_INPUT DATA_

BEGIN

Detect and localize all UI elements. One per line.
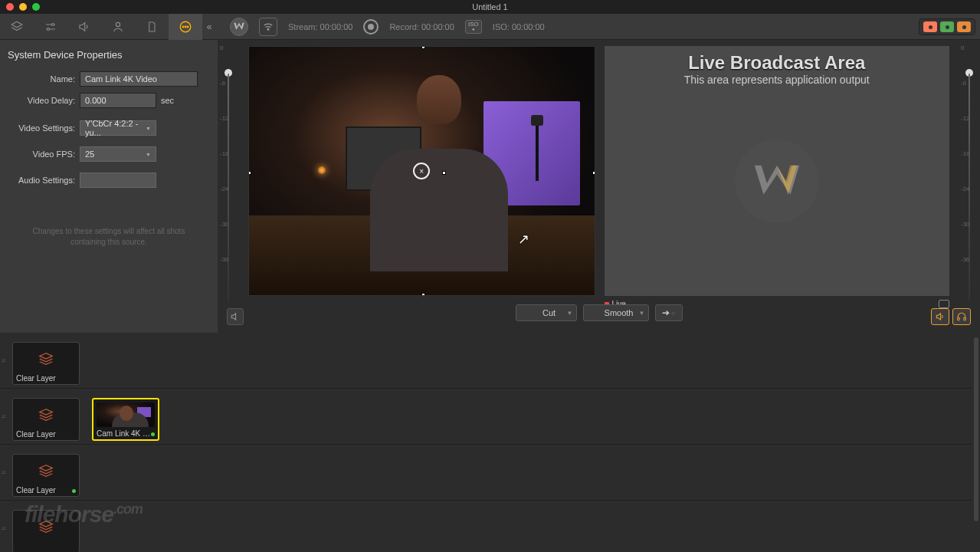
record-button[interactable] (363, 19, 379, 34)
tab-person-icon[interactable] (101, 14, 135, 40)
svg-rect-10 (964, 317, 965, 320)
wirecast-logo-icon (735, 139, 819, 223)
layer-handle[interactable]: ≡ (2, 415, 5, 418)
live-viewport: Live Broadcast Area This area represents… (605, 46, 950, 296)
layer-row: ≡Clear Layer (0, 333, 972, 389)
preview-area: 0-6-12-18-24-30-36 0-6-12-18-24-30-36 × … (218, 40, 980, 333)
resize-handle[interactable] (421, 47, 425, 49)
meter-tick: 0 (220, 44, 223, 51)
layer-handle[interactable]: ≡ (2, 359, 5, 362)
shot-clear[interactable]: Clear Layer (12, 398, 80, 441)
panel-title: System Device Properties (8, 49, 210, 61)
svg-point-8 (267, 28, 269, 30)
toolbar: « Stream: 00:00:00 Record: 00:00:00 ISO●… (0, 14, 980, 40)
delay-suffix: sec (161, 96, 174, 105)
layers-scrollbar[interactable] (974, 337, 978, 521)
audio-settings-select[interactable] (80, 172, 156, 188)
preview-viewport[interactable]: × ↖ Preview (248, 46, 595, 296)
stream-connection-icon[interactable] (259, 18, 277, 36)
svg-marker-11 (40, 353, 53, 359)
svg-marker-0 (11, 21, 22, 28)
speaker-output-button[interactable] (931, 308, 949, 325)
audio-meter-right: 0-6-12-18-24-30-36 (959, 40, 980, 308)
svg-marker-12 (40, 409, 53, 415)
window-close[interactable] (6, 3, 14, 11)
chevron-down-icon: ▼ (639, 310, 645, 317)
status-pill-green[interactable] (940, 21, 954, 32)
meter-tick: -24 (961, 186, 978, 192)
chevron-down-icon: ▼ (567, 310, 573, 317)
meter-tick: -12 (961, 115, 978, 122)
layer-handle[interactable]: ≡ (2, 527, 5, 530)
iso-button[interactable]: ISO● (465, 20, 482, 34)
layer-handle[interactable]: ≡ (2, 471, 5, 474)
headphones-button[interactable] (952, 308, 971, 325)
tab-document-icon[interactable] (135, 14, 169, 40)
video-settings-select[interactable]: Y'CbCr 4:2:2 - yu...▼ (80, 120, 156, 136)
resize-handle[interactable] (249, 171, 251, 175)
transition-smooth-select[interactable]: Smooth▼ (583, 304, 649, 321)
resize-handle[interactable] (421, 293, 425, 295)
shot-camera[interactable]: Cam Link 4K Vide (92, 398, 159, 441)
svg-point-7 (187, 26, 188, 28)
live-dot-icon (72, 489, 76, 493)
fps-select[interactable]: 25▼ (80, 146, 156, 162)
status-pill-red[interactable] (923, 21, 937, 32)
delay-input[interactable] (80, 93, 156, 108)
meter-tick: -24 (220, 186, 229, 192)
resize-handle[interactable] (592, 171, 595, 175)
svg-point-3 (116, 22, 120, 26)
chevron-down-icon: ▼ (146, 126, 151, 131)
window-title: Untitled 1 (472, 2, 507, 12)
shot-label: Clear Layer (16, 486, 76, 495)
video-settings-label: Video Settings: (8, 123, 75, 133)
shot-label: Clear Layer (16, 374, 76, 383)
meter-tick: -12 (220, 115, 229, 122)
selection-center-handle[interactable]: × (413, 163, 430, 179)
shot-clear[interactable]: Clear Layer (12, 342, 80, 385)
meter-tick: -18 (961, 150, 978, 157)
svg-marker-13 (40, 465, 53, 471)
status-indicators (919, 18, 975, 35)
watermark: filehorse.com (25, 501, 143, 527)
meter-tick: 0 (961, 44, 978, 51)
live-dot-icon (151, 432, 155, 436)
mute-preview-button[interactable] (227, 308, 244, 325)
delay-label: Video Delay: (8, 96, 75, 105)
preview-video-content: × ↖ (249, 47, 595, 295)
live-subtitle: This area represents application output (605, 74, 950, 86)
meter-tick: -6 (961, 80, 978, 87)
stream-label: Stream: 00:00:00 (288, 22, 352, 31)
rotate-handle[interactable] (442, 171, 446, 175)
monitor-icon[interactable] (939, 300, 949, 308)
tab-adjust-icon[interactable] (34, 14, 67, 40)
layers-icon (36, 351, 56, 368)
meter-tick: -36 (961, 256, 978, 263)
svg-point-5 (182, 26, 184, 28)
meter-tick: -36 (220, 256, 229, 263)
tab-audio-icon[interactable] (67, 14, 101, 40)
transition-cut-select[interactable]: Cut▼ (516, 304, 577, 321)
window-minimize[interactable] (19, 3, 27, 11)
settings-note: Changes to these settings will affect al… (8, 226, 210, 248)
shot-clear[interactable]: Clear Layer (12, 454, 80, 497)
collapse-panel-icon[interactable]: « (202, 14, 216, 40)
shot-label: Cam Link 4K Vide (97, 429, 155, 438)
live-title: Live Broadcast Area (605, 46, 950, 74)
iso-label: ISO: 00:00:00 (493, 22, 545, 31)
meter-tick: -18 (220, 150, 229, 157)
layers-icon (36, 463, 56, 480)
tab-layers-icon[interactable] (0, 14, 34, 40)
layers-area: ≡Clear Layer≡Clear LayerCam Link 4K Vide… (0, 333, 972, 552)
go-button[interactable]: ➔○ (655, 304, 683, 321)
audio-settings-label: Audio Settings: (8, 176, 75, 185)
record-label: Record: 00:00:00 (389, 22, 454, 31)
shot-label: Clear Layer (16, 430, 76, 439)
tab-more-icon[interactable] (169, 14, 202, 40)
status-pill-orange[interactable] (957, 21, 971, 32)
layers-icon (36, 407, 56, 424)
name-input[interactable] (80, 71, 198, 87)
meter-tick: -30 (961, 221, 978, 228)
window-zoom[interactable] (32, 3, 40, 11)
svg-point-1 (52, 23, 54, 25)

END

_PROBLEM REQUIREMENTS_
Once the images are dropped, set down the remaining material word for word.

_RESULT FOR THIS EXERCISE_
Detect and localize all UI elements. One per line.
record-button[interactable] (363, 19, 379, 34)
tab-person-icon[interactable] (101, 14, 135, 40)
svg-rect-10 (964, 317, 965, 320)
wirecast-logo-icon (735, 139, 819, 223)
layer-handle[interactable]: ≡ (2, 415, 5, 418)
live-viewport: Live Broadcast Area This area represents… (605, 46, 950, 296)
layer-row: ≡Clear Layer (0, 333, 972, 389)
preview-area: 0-6-12-18-24-30-36 0-6-12-18-24-30-36 × … (218, 40, 980, 333)
resize-handle[interactable] (421, 47, 425, 49)
meter-tick: 0 (220, 44, 223, 51)
layer-handle[interactable]: ≡ (2, 359, 5, 362)
shot-clear[interactable]: Clear Layer (12, 398, 80, 441)
panel-title: System Device Properties (8, 49, 210, 61)
svg-point-8 (267, 28, 269, 30)
toolbar: « Stream: 00:00:00 Record: 00:00:00 ISO●… (0, 14, 980, 40)
delay-suffix: sec (161, 96, 174, 105)
layers-scrollbar[interactable] (974, 337, 978, 521)
audio-settings-select[interactable] (80, 172, 156, 188)
preview-viewport[interactable]: × ↖ Preview (248, 46, 595, 296)
stream-connection-icon[interactable] (259, 18, 277, 36)
svg-marker-11 (40, 353, 53, 359)
svg-marker-0 (11, 21, 22, 28)
speaker-output-button[interactable] (931, 308, 949, 325)
audio-meter-right: 0-6-12-18-24-30-36 (959, 40, 980, 308)
svg-marker-12 (40, 409, 53, 415)
window-close[interactable] (6, 3, 14, 11)
chevron-down-icon: ▼ (639, 310, 645, 317)
status-pill-green[interactable] (940, 21, 954, 32)
meter-tick: -24 (961, 186, 978, 192)
chevron-down-icon: ▼ (567, 310, 573, 317)
meter-tick: -12 (961, 115, 978, 122)
layer-handle[interactable]: ≡ (2, 527, 5, 530)
iso-button[interactable]: ISO● (465, 20, 482, 34)
layer-handle[interactable]: ≡ (2, 471, 5, 474)
headphones-button[interactable] (952, 308, 971, 325)
tab-document-icon[interactable] (135, 14, 169, 40)
video-settings-select[interactable]: Y'CbCr 4:2:2 - yu...▼ (80, 120, 156, 136)
resize-handle[interactable] (249, 171, 251, 175)
transition-smooth-select[interactable]: Smooth▼ (583, 304, 649, 321)
resize-handle[interactable] (421, 293, 425, 295)
shot-camera[interactable]: Cam Link 4K Vide (92, 398, 159, 441)
svg-point-7 (187, 26, 188, 28)
live-dot-icon (72, 489, 76, 493)
fps-select[interactable]: 25▼ (80, 146, 156, 162)
status-pill-red[interactable] (923, 21, 937, 32)
delay-input[interactable] (80, 93, 156, 108)
meter-tick: -24 (220, 186, 229, 192)
resize-handle[interactable] (592, 171, 595, 175)
svg-point-3 (116, 22, 120, 26)
chevron-down-icon: ▼ (146, 126, 151, 131)
window-title: Untitled 1 (472, 2, 507, 12)
shot-label: Clear Layer (16, 486, 76, 495)
video-settings-label: Video Settings: (8, 123, 75, 133)
shot-label: Clear Layer (16, 374, 76, 383)
meter-tick: -12 (220, 115, 229, 122)
selection-center-handle[interactable]: × (413, 163, 430, 179)
shot-clear[interactable]: Clear Layer (12, 342, 80, 385)
meter-tick: -18 (961, 150, 978, 157)
svg-marker-13 (40, 465, 53, 471)
status-indicators (919, 18, 975, 35)
watermark: filehorse.com (25, 501, 143, 527)
meter-tick: 0 (961, 44, 978, 51)
live-dot-icon (151, 432, 155, 436)
mute-preview-button[interactable] (227, 308, 244, 325)
delay-label: Video Delay: (8, 96, 75, 105)
preview-video-content: × ↖ (249, 47, 595, 295)
live-subtitle: This area represents application output (605, 74, 950, 86)
meter-tick: -6 (961, 80, 978, 87)
stream-label: Stream: 00:00:00 (288, 22, 352, 31)
rotate-handle[interactable] (442, 171, 446, 175)
monitor-icon[interactable] (939, 300, 949, 308)
tab-adjust-icon[interactable] (34, 14, 67, 40)
layers-icon (36, 351, 56, 368)
meter-tick: -36 (961, 256, 978, 263)
svg-point-5 (182, 26, 184, 28)
meter-tick: -36 (220, 256, 229, 263)
tab-audio-icon[interactable] (67, 14, 101, 40)
transition-cut-select[interactable]: Cut▼ (516, 304, 577, 321)
window-minimize[interactable] (19, 3, 27, 11)
settings-note: Changes to these settings will affect al… (8, 226, 210, 248)
shot-clear[interactable]: Clear Layer (12, 454, 80, 497)
collapse-panel-icon[interactable]: « (202, 14, 216, 40)
shot-label: Cam Link 4K Vide (97, 429, 155, 438)
live-title: Live Broadcast Area (605, 46, 950, 74)
iso-label: ISO: 00:00:00 (493, 22, 545, 31)
meter-tick: -18 (220, 150, 229, 157)
layers-icon (36, 463, 56, 480)
tab-layers-icon[interactable] (0, 14, 34, 40)
layers-area: ≡Clear Layer≡Clear LayerCam Link 4K Vide… (0, 333, 972, 552)
go-button[interactable]: ➔○ (655, 304, 683, 321)
audio-settings-label: Audio Settings: (8, 176, 75, 185)
record-label: Record: 00:00:00 (389, 22, 454, 31)
shot-label: Clear Layer (16, 430, 76, 439)
tab-more-icon[interactable] (169, 14, 202, 40)
status-pill-orange[interactable] (957, 21, 971, 32)
layers-icon (36, 407, 56, 424)
name-input[interactable] (80, 71, 198, 87)
meter-tick: -30 (961, 221, 978, 228)
window-zoom[interactable] (32, 3, 40, 11)
svg-point-1 (52, 23, 54, 25)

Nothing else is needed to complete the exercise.